Fireandplants / plant_gbif

This repository is for data and scripts related to plant species distribution across the globe using the Global Biodiversity Information Facility (GBIF) dataset.
4 stars 2 forks source link

New taxa list based on TPL1.1 synonym expansion #7

Closed dschwilk closed 10 years ago

dschwilk commented 10 years ago

Hi folks,

So last night I took time to write expansion/merging code to use the TPL1.1 data @ejforrestel provided.

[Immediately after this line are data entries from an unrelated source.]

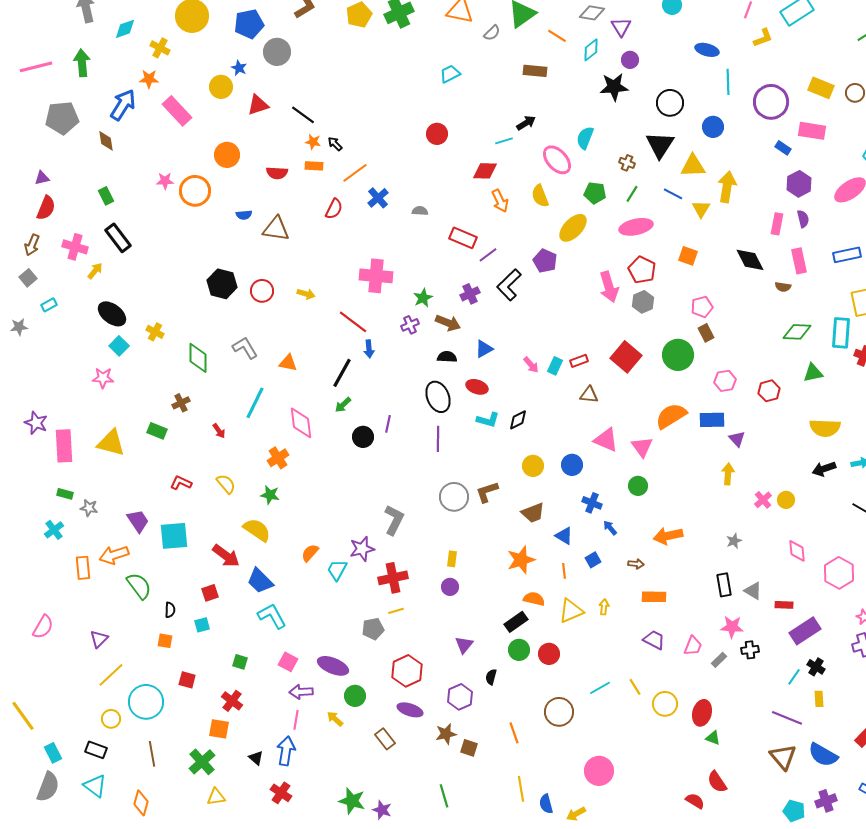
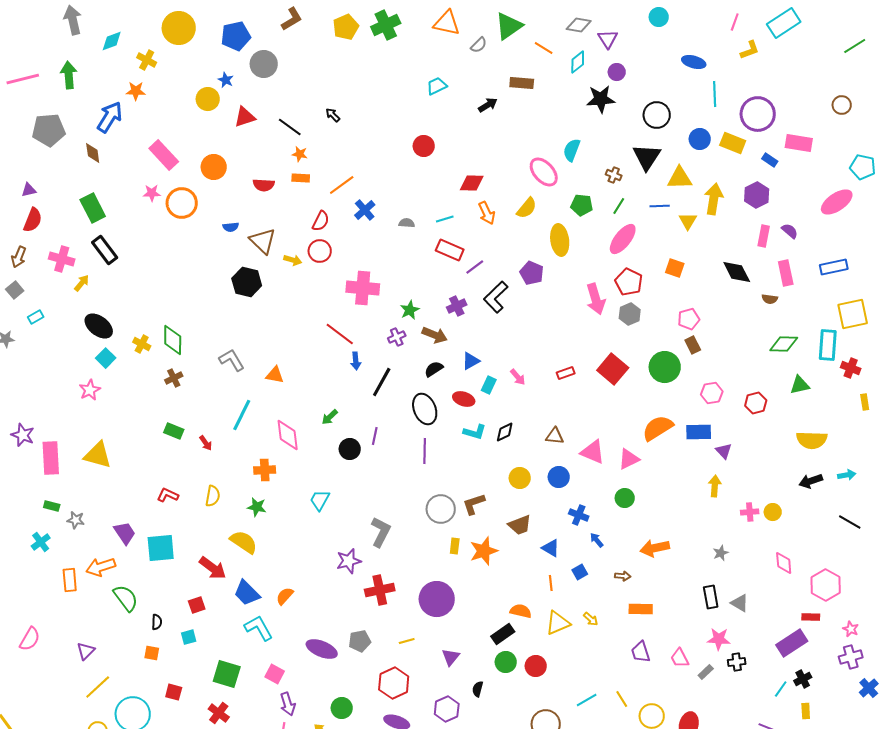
yellow rectangle: (821, 88) -> (733, 143), moved
pink rectangle: (177, 111) -> (164, 155), moved
black arrow: (526, 123) -> (488, 105), moved
cyan line: (504, 141) -> (445, 219), moved
black arrow: (335, 144) -> (333, 115), moved
purple hexagon: (799, 184) -> (757, 195), moved
blue line: (673, 194) -> (660, 206), turned -30
green rectangle: (106, 196) -> (93, 208), size x1.6
yellow semicircle: (540, 196) -> (527, 208), turned -120
purple semicircle: (803, 219) -> (790, 231), turned -36
pink ellipse: (636, 227) -> (623, 239), turned -40
yellow ellipse: (573, 228) -> (560, 240), turned -52
brown triangle: (276, 229) -> (263, 241), turned 36
black hexagon: (222, 284) -> (247, 282), moved
red circle: (262, 291) -> (320, 251), moved
yellow arrow: (306, 294) -> (293, 260), moved
black semicircle: (447, 357) -> (434, 369), turned -36
green diamond: (198, 358) -> (173, 340), moved
cyan rectangle: (555, 366) -> (489, 385), moved
black line: (342, 373) -> (382, 382), moved
pink star: (103, 378) -> (90, 390), turned -30
brown triangle: (589, 395) -> (555, 436), moved
brown cross: (181, 403) -> (174, 378), moved
green rectangle: (157, 431) -> (174, 431), moved
pink triangle: (642, 447) -> (629, 459), turned 40
orange cross: (278, 458) -> (265, 470), turned 30
yellow semicircle: (226, 484) -> (213, 496), turned 50
pink cross: (763, 500) -> (750, 512), turned 36
orange semicircle: (310, 553) -> (285, 596), moved
yellow rectangle: (452, 559) -> (455, 546), moved
orange star: (521, 560) -> (484, 551), moved
cyan trapezoid: (337, 570) -> (320, 500), moved
purple circle: (450, 587) -> (437, 599), size x2.0
red rectangle: (784, 605) -> (811, 617), moved
yellow arrow: (604, 607) -> (591, 619), turned 126
yellow line: (396, 611) -> (407, 641), moved
purple trapezoid: (654, 640) -> (641, 652), turned -135
pink trapezoid: (693, 646) -> (680, 658), turned 130
green square: (240, 662) -> (227, 674), size x1.8
purple ellipse: (333, 666) -> (322, 649), moved
black cross: (816, 667) -> (803, 679), turned 30
purple arrow: (301, 692) -> (288, 704), turned -105

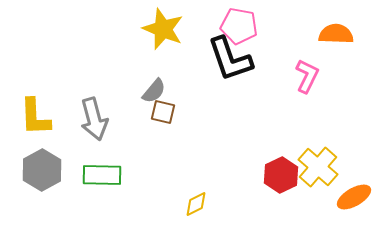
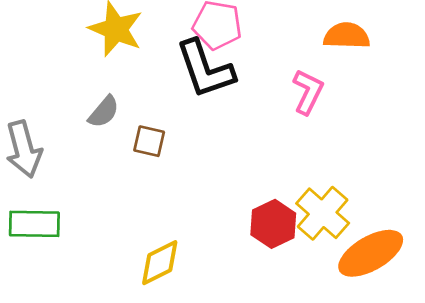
brown square: (163, 112) -> (149, 141), moved
orange ellipse: (354, 197) -> (371, 253), size x1.4
yellow diamond: (196, 204) -> (160, 263), size x1.4

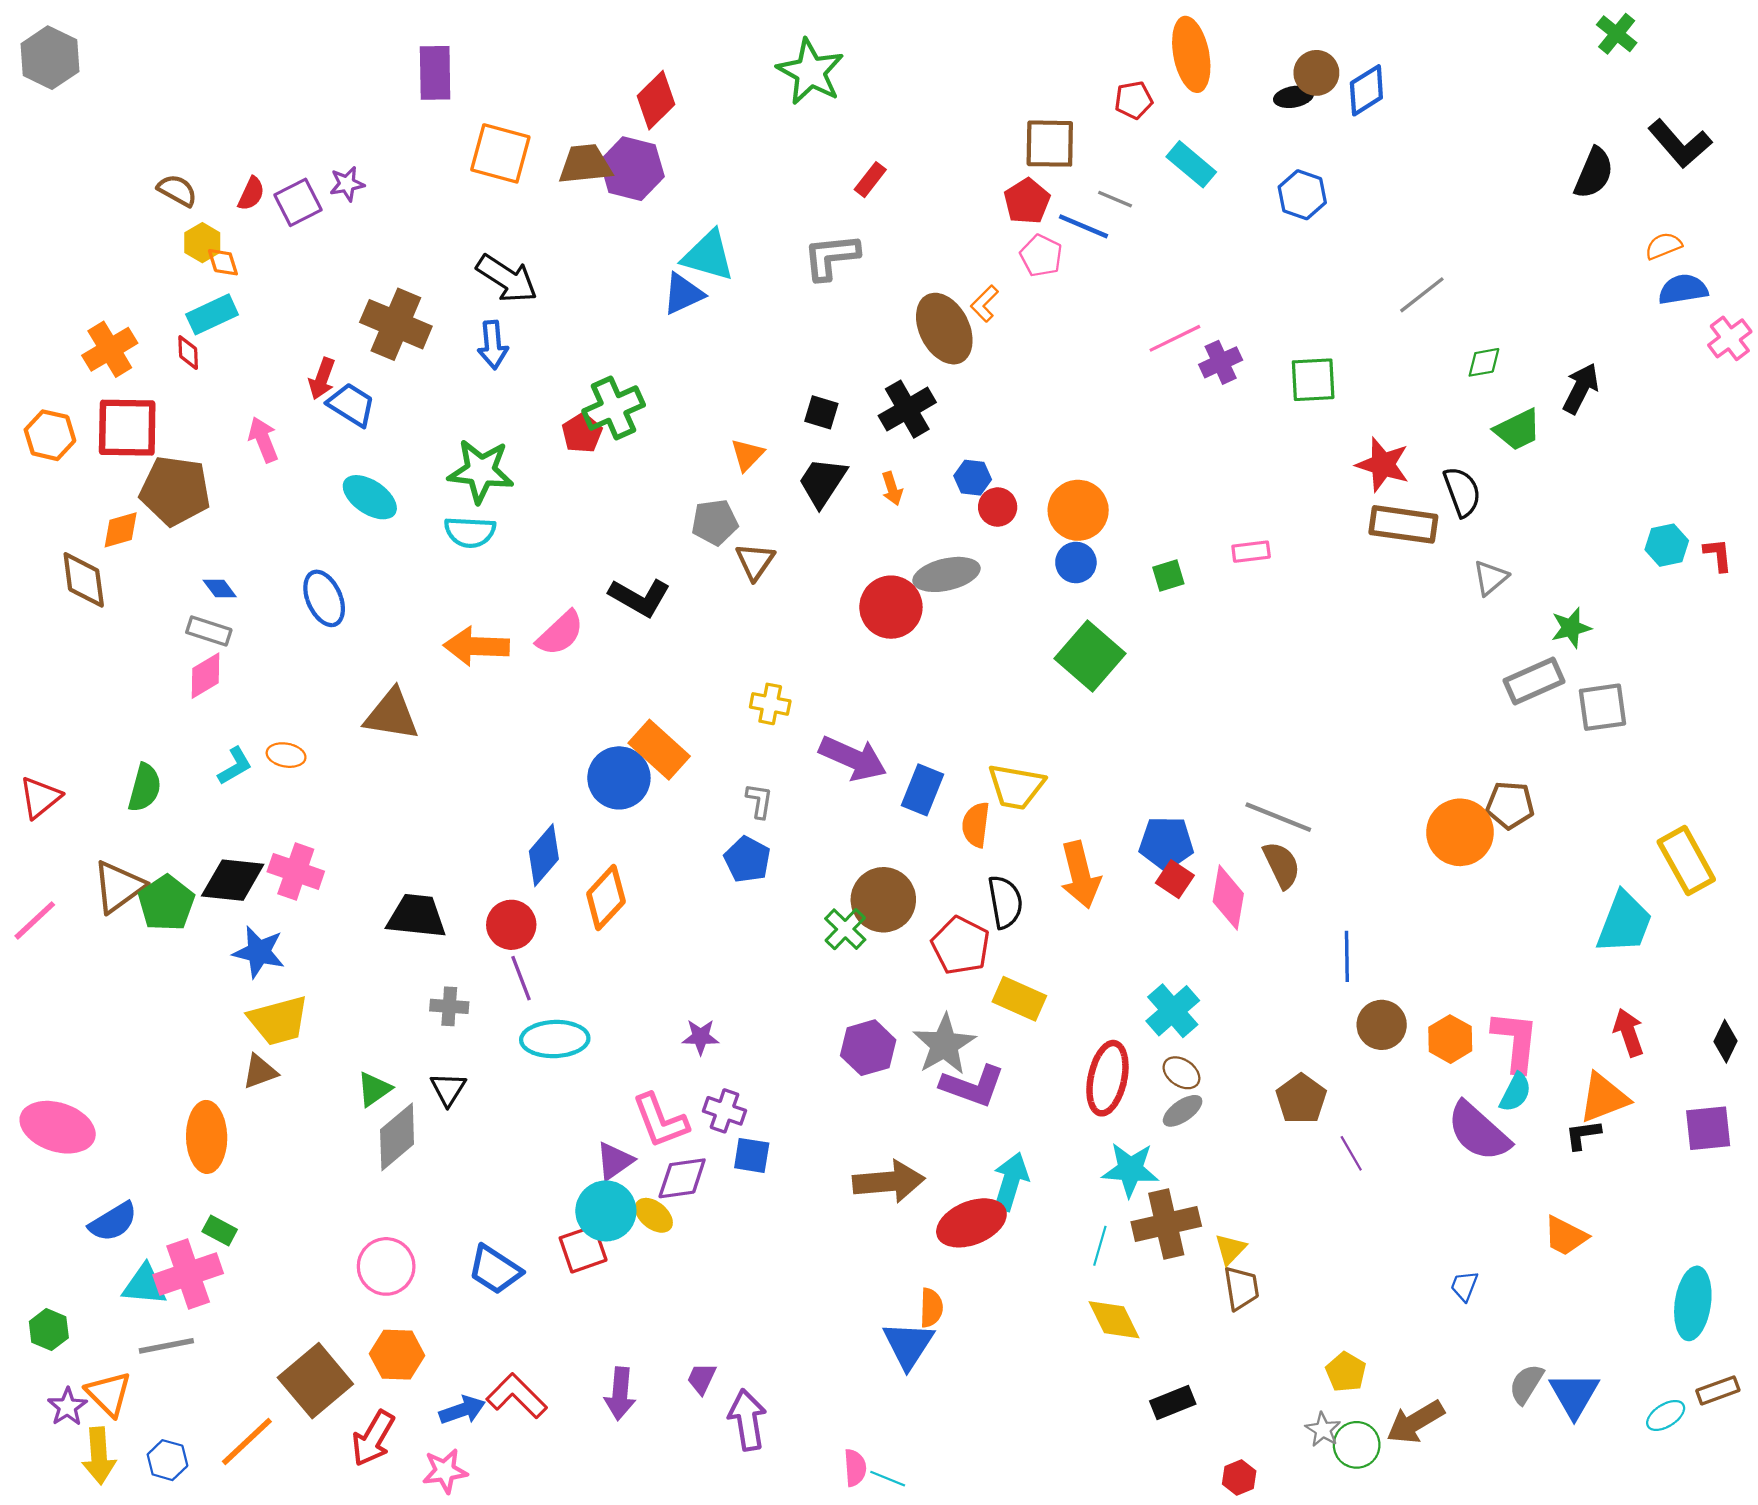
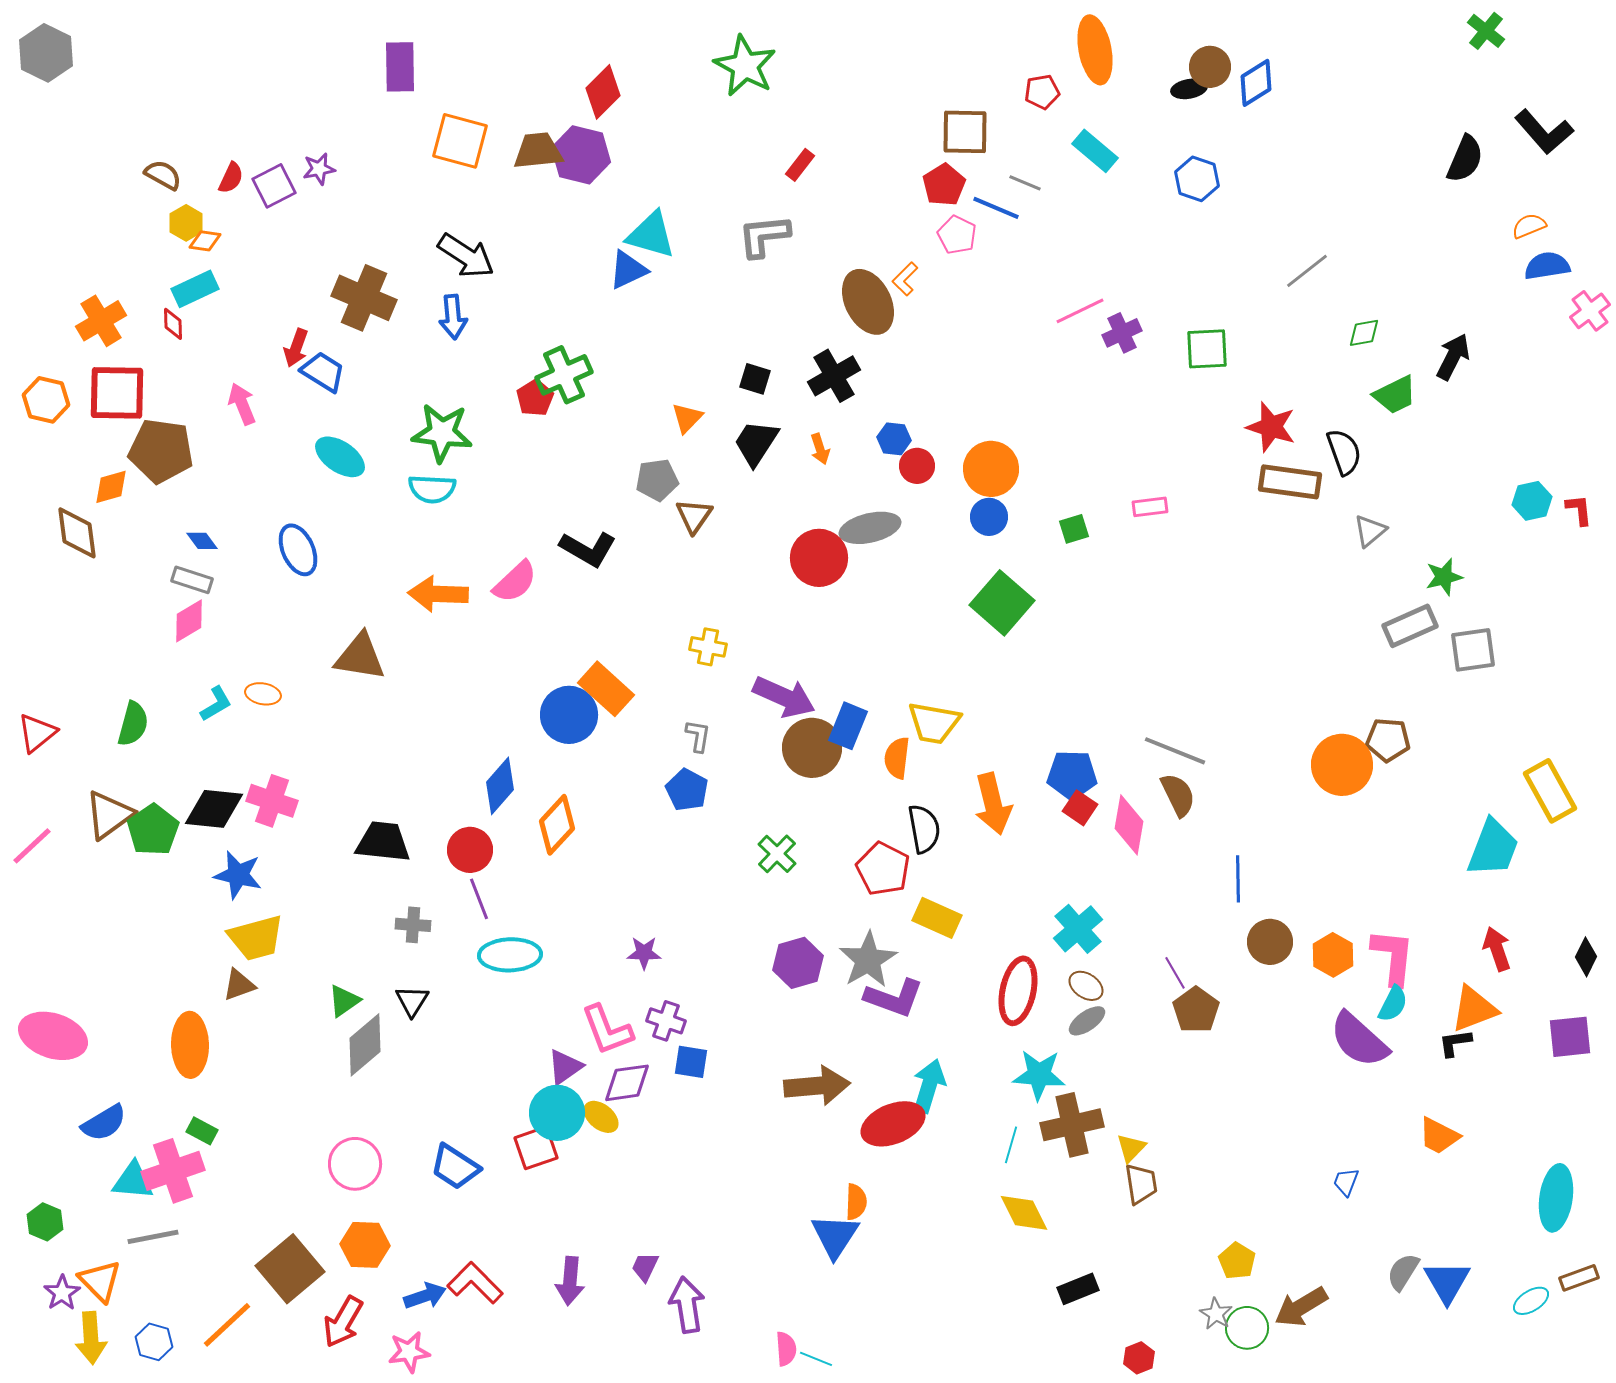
orange diamond: (223, 262) -> (205, 241), turned -64
brown circle: (883, 900) -> (812, 748), moved
purple line: (1351, 1153) -> (1175, 973), moved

  1. In TPL, the statement "there is ONE accepted name for each unique name", is only true when one includes authors. In fact, when ignoring authorship, there are some synonyms that match to multiple accepteds (eg "Amaryllis dubia"). This made it tricky to reverse (merge) an expanded list perfectly. The code now handles that problem. The solution: traverse through those multiple "accepteds" and consider any synonym of each of them a sister synonym to one another. See code https://github.com/Fireandplants/plant_gbif/blob/master/scripts/synonymize.py and 15f2dab . I wrote a general script which will be of use others using this TPL1.1 data and the expansion and merging work with any user specifiable "canonical names" list. If anyone disagrees with the logic of this algorithm let me know. "expand_names" and "merge_names" (followed by removing duplicates) are inverse functions.
  2. So running an expansion on our tank tree names (https://github.com/Fireandplants/bigphylo/blob/master/species/big-phylo-leaves.txt), I produced a new taxa list: https://github.com/Fireandplants/plant_gbif/blob/master/query_names/taxa_for_bigphylo_gbif_query_04_08_14.txt. It expanded to 228168 taxa, about 7 output names per input on average. The commands to produce this are at https://github.com/Fireandplants/plant_gbif/blob/master/scripts/expand-tanknames.sh. See also the commented out bash one liner in that shell script that can demonstrate that expand and merge are inverse functions (well, not strictly true for all cases as there are possible "canonical names" lists that would include certain synonym combinations that would result in expand losing information that could not be recovered, but the tank tree tips are not a problem.
  3. Beth's theplantlist1.1 folder and my synonymize.py could probably be moved to their own repository eventually and further fuzzy matching and name scrubbing utilities created there as this is a more general set of utilities not just for GBIF use. But I have left them in place for now.

-Dylan

dschwilk commented 10 years ago

There are big differences between this new list and the Zanne taxon list, https://github.com/Fireandplants/plant_gbif/blob/master/query_names/Zanne_GBIF_taxa_list_Aug2011.txt

See the code in 53248d9. Pasted below

  ## Check this list against the new one created using synonymize.py and TPL1.1
  ## data

  tanknames.expanded <- read.table("../query_names/taxa_for_bigphylo_gbif_query_04_08_14.txt",  sep = ",",)
  tanknames.expanded = as.character(tanknames.expanded[ , 1])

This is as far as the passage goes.